Выбрать главу

Таким образом, победа в Гражданской войне поставила большевиков перед выбором: либо уйти, либо сформулировать такую идеологию, которая могла бы расширить и укрепить их социальную базу, скажем, привлечь интеллигенцию, как тогда говорили – “спецов”. Отдать власть большевики не могли и не хотели, да и партий, способных “перехватить” власть, не осталось. Оставался поиск новой идеологии. Парадоксально, но очертания такой идеологии намечались почти одновременно как в стане побежденных (белых), так и в стане победителей (красных). Собственно, сама действительность “подсказывала” ее.

Идеолог Белого движения из стана Деникина и Врангеля В. Шульгин уже в начале 1920 г. не без некоторого удивления замечал, что “знамя единой России фактически поднято большевиками”. А это значит, что “белые идеи пересекли фронт” и укрепляются в новой, красной России. “Под оболочкой Советской власти, – утверждал Шульгин, – совершается процесс, не имеющий ничего общего с большевизмом”. Конечно, это был определенный перебор, продиктованный, возможно, и горечью поражения, но тенденция все же была подмечена верно.
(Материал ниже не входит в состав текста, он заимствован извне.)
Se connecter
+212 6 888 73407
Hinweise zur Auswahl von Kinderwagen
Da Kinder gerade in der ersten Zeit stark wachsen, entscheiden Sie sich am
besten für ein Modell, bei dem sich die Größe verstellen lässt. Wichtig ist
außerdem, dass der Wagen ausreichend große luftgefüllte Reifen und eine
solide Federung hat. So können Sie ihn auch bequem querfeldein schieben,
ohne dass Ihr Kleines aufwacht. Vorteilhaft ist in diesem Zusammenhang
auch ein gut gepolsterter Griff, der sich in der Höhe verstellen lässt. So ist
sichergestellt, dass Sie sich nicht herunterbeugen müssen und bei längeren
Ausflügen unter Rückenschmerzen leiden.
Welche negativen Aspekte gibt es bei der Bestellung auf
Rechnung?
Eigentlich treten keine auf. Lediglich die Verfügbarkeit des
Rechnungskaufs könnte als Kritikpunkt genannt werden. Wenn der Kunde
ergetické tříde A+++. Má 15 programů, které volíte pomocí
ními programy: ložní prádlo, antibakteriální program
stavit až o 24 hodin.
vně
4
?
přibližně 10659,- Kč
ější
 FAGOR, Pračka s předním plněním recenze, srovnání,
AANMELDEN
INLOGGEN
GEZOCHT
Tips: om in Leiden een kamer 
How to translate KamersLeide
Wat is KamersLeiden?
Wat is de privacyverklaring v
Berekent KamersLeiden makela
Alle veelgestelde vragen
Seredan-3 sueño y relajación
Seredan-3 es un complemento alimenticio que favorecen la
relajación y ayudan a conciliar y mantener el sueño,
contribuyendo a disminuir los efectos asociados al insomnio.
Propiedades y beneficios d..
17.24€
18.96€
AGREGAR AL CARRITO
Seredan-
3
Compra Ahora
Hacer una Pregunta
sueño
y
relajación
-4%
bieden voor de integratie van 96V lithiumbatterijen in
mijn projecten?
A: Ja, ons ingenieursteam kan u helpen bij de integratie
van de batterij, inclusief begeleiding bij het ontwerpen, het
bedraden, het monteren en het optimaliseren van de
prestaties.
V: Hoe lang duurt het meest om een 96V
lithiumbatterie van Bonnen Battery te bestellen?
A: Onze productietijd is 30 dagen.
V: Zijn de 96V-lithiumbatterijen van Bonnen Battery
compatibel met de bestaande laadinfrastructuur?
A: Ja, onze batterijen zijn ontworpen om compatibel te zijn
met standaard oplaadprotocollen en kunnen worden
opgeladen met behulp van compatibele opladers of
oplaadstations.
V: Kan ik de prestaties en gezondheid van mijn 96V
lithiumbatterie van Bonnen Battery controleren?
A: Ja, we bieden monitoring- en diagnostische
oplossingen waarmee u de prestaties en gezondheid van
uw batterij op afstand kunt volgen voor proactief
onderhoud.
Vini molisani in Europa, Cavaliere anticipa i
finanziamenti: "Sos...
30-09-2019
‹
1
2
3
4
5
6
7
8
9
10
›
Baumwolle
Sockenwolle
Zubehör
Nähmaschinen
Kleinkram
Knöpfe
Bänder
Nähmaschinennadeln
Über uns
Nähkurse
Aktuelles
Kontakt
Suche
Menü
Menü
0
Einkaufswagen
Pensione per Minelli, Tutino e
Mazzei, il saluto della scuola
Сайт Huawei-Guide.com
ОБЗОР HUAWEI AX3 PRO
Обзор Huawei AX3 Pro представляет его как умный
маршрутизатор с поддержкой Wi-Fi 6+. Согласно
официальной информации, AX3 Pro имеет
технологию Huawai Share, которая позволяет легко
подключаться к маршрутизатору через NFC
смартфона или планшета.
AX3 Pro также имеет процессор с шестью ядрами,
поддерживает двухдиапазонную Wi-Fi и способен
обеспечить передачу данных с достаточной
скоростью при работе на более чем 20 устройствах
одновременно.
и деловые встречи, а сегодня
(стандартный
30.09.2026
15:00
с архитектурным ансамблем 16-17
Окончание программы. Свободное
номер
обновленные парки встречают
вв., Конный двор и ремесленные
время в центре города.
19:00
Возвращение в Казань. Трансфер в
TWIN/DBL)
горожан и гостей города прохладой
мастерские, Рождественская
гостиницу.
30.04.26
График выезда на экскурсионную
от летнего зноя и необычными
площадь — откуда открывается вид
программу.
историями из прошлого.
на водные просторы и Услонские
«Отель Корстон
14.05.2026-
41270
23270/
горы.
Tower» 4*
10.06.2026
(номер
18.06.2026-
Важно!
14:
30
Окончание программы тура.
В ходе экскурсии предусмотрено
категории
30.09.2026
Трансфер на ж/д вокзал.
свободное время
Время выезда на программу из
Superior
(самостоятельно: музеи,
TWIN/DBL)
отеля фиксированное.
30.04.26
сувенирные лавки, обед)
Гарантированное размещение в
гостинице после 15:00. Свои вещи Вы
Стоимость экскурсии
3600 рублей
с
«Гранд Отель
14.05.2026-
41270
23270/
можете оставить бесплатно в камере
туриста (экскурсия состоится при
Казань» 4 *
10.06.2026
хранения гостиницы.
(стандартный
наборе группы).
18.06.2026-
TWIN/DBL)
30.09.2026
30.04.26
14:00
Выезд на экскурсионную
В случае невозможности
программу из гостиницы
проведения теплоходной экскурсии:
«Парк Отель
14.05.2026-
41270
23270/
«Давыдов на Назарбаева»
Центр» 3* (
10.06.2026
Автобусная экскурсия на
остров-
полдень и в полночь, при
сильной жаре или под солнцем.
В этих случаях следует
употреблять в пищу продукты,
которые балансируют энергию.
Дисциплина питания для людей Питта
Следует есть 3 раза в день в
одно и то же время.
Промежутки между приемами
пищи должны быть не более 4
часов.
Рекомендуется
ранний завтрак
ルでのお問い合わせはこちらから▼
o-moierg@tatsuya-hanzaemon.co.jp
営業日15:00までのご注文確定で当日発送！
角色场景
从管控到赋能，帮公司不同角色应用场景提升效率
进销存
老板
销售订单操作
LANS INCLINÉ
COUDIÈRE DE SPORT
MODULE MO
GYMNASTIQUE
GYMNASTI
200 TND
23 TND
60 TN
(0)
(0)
Идеология революционного интернационализма начала впитывать в себя элементы российского национализма.

Идеолог колчаковского Белого движения Н. Устрялов пошел еще дальше. Тенденции, подмеченной Шульгиным, он дал философское и социологическое обоснование, выводя постулат о необходимости политики сближения и сотрудничества с Советской властью. Идеологическая трансформация, которая совершается в Советской России и которая будет совершаться дальше, считал Устрялов, “диктуется” самой историей. Она, история, образно писал Устрялов, дохнула октябрьским морозом на “захмелевшую от свободы Россию” и превратила “огромный бунт в великую революцию”. Величие же ее в том, что “советская власть стала национальным фактором современной русской жизни” и ее интересы “будут фатально совпадать с государственными интересами России”.

Устряловский призыв к сотрудничеству с “перерождающейся” Советской властью с целью форсирования этого процесса, нашел отклик и в эмиграции, особенно в правой ее части. В начале 1921 г. в Праге вышел сборник “Смена вех”. Авторы – Ключников, П. Чахотин, Бобрищев-Пушкин, Устрялов и др. – уверяли, что интернационализм – это лишь большевистский камуфляж, а на самом деле большевизм – русское национальное движение, наследник “причудливо преломленного и осложненного духа славянофильства”. Бобрищев-Пушкин, в частности, задавался вопросом: для сторонников русской государственности суть состоит в том, является ли большевизм цементом, “склеивающим страну”, или “разъедающей ее кислотой”? Для Бобрищева-Пушкина сомнений нет: цемент! Кислота – это либерализм. Отсюда – лозунг сменовеховцев: идти к большевикам, к Советской власти, помогать строить великое российское государство, сокрушенное Февральским бунтом. “Идти в Каноссу!”

Большевистские верхи с большим вниманием и интересом отнеслись к сменовеховству. “Правда”, приветствуя выход сборника “Смена вех”, назвала свою передовую статью о сборнике “Знамение времени”.

Точки соприкосновения со сменовеховством были и у евразийцев. Основные положения евразийства были изложены в сборнике “Исход к Востоку”, вышедшем в Софии в 1921 г. Авторы сборника – П. Савицкий, П. Сувчинский, Н. Трубецкой и др. – утверждали, что Россия – не только Запад, Европа, но в еще большей степени – Восток, Азия. Поэтому у нее – свои национальные особенности, государственные интересы, диктуемые в значительной мере геополитикой. Этот постоянно действующий фактор со временем “выправит” и большевистскую революцию, вернув страну на “исконный” исторический путь.